Teacher Biases and AI

Last registered on January 22, 2026

Pre-Trial

Trial Information

General Information

Title
Teacher Biases and AI
RCT ID
AEARCTR-0017679
Initial registration date
January 17, 2026

Initial registration date is when the trial was registered.

It corresponds to when the registration was submitted to the Registry to be reviewed for publication.

First published
January 22, 2026, 7:03 AM EST

First published corresponds to when the trial was first made public on the Registry after being reviewed.

Locations

There is information in this trial unavailable to the public.
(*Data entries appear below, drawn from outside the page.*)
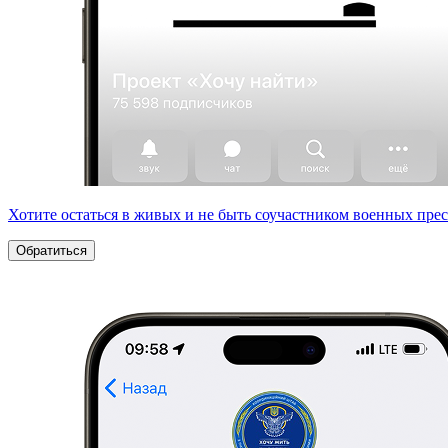
Хотите остаться в живых и не быть соучастником военных пре
Обратиться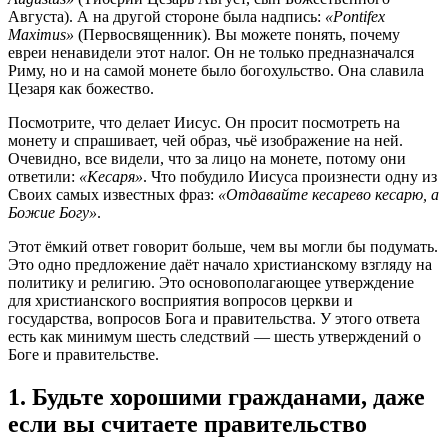
Августа). А на другой стороне была надпись:
«Pontifex
Maximus»
(Первосвященник). Вы можете понять, почему
евреи ненавидели этот налог. Он не только предназначался
Риму, но и на самой монете было богохульство. Она славила
Цезаря как божество.
Посмотрите, что делает Иисус. Он просит посмотреть на
монету и спрашивает, чей образ, чьё изображение на ней.
Очевидно, все видели, что за лицо на монете, потому они
ответили:
«Кесаря»
. Что побудило Иисуса произнести одну из
Своих самых известных фраз:
«Отдавайте кесарево кесарю, а
Божие Богу»
.
Этот ёмкий ответ говорит больше, чем вы могли бы подумать.
Это одно предложение даёт начало христианскому взгляду на
политику и религию. Это основополагающее утверждение
для христианского восприятия вопросов церкви и
государства, вопросов Бога и правительства. У этого ответа
есть как минимум шесть следствий — шесть утверждений о
Боге и правительстве.
1. Будьте хорошими гражданами, даже
если вы считаете правительство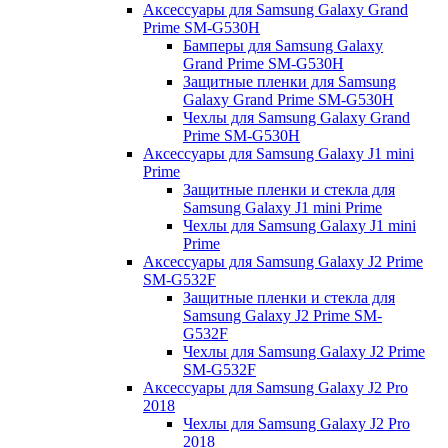
Аксессуары для Samsung Galaxy Grand
Prime SM-G530H
Бамперы для Samsung Galaxy
Grand Prime SM-G530H
Защитные пленки для Samsung
Galaxy Grand Prime SM-G530H
Чехлы для Samsung Galaxy Grand
Prime SM-G530H
Аксессуары для Samsung Galaxy J1 mini
Prime
Защитные пленки и стекла для
Samsung Galaxy J1 mini Prime
Чехлы для Samsung Galaxy J1 mini
Prime
Аксессуары для Samsung Galaxy J2 Prime
SM-G532F
Защитные пленки и стекла для
Samsung Galaxy J2 Prime SM-
G532F
Чехлы для Samsung Galaxy J2 Prime
SM-G532F
Аксессуары для Samsung Galaxy J2 Pro
2018
Чехлы для Samsung Galaxy J2 Pro
2018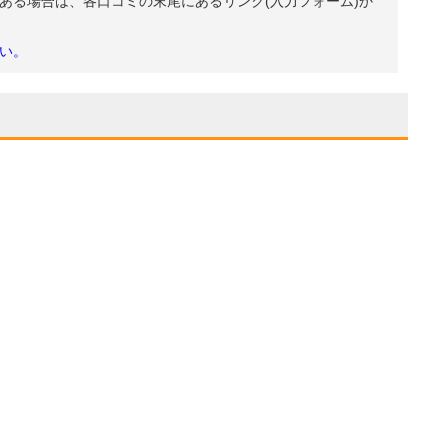
ある場合は、各口コミの末尾にあるリンク(入力フォーム)か
い。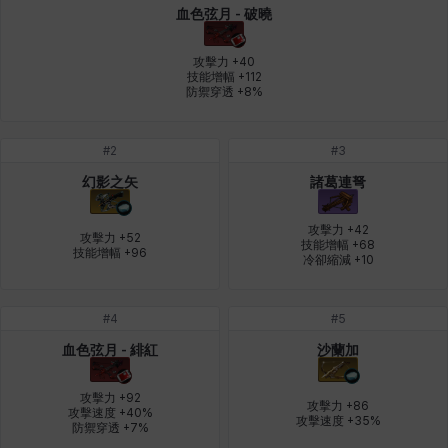
血色弦月 - 破曉
皮奧洛
盧克
秀凱
秀雅
米爾卡
約翰
攻擊力 +40

技能增幅 +112

防禦穿透 +8%
納塔朋
綾
翡翠
肯尼思
艾比蓋爾
艾琳娜
#
2
#
3
幻影之矢
諸葛連弩
艾瑪
艾登
艾絲黛爾
艾薩克
艾迪娜
芬里爾
攻擊力 +42

攻擊力 +52

技能增幅 +68

技能增幅 +96
冷卻縮減 +10
芭芭拉
莉央
莉諾爾
菲利克斯
菲歐拉
萬尼亞
#
4
#
5
血色弦月 - 緋紅
沙蘭加
蒂亞
蓋瑞特
蘿拉
西奧多
達爾科
里昂
攻擊力 +92

攻擊力 +86

攻擊速度 +40%

攻擊速度 +35%
防禦穿透 +7%
阿德拉
阿爾達
阿隆索
雪
雪琳
雷妮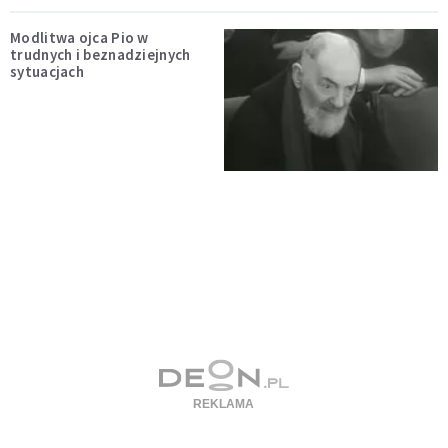
Modlitwa ojca Pio w
trudnych i beznadziejnych
sytuacjach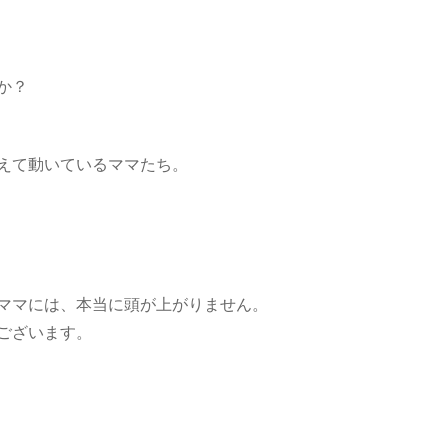
か？
えて動いているママたち。
ママには、本当に頭が上がりません。
ございます。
Use the button below to request access.

Request Information

Primary Investigator

Affiliation
Yale University

Other Primary Investigator(s)

PI Affiliation
Heriot Watt University
PI Affiliation
Monash University

Additional Trial Information

Status
In development
Start date
2026-01-23
End date
2026-07-10
Secondary IDs
Prior work
This trial does not extend or rely on any prior RCTs.
Abstract
Artificial intelligence (AI) tools are increasingly used in education, including for providing feedback and supporting assessment. This randomized experiment studies how access to an AI chatbot affects teachers’ grading decisions and potential biases when marking real student work. Teachers recruited to an online Qualtrics study are each assigned one authentic student script consisting of a question prompt and handwritten responses. The experiment randomizes two dimensions: (i) the name attached to the student work, which serves as a signal of student characteristics, and (ii) whether teachers have access to an AI assistant while marking. One-third of teachers mark the script without AI support, one-third receive access to an untrained AI chatbot, and one-third receive access to a trained AI assistant that is randomly designed to provide either systematically “fair” or systematically “harsh” guidance.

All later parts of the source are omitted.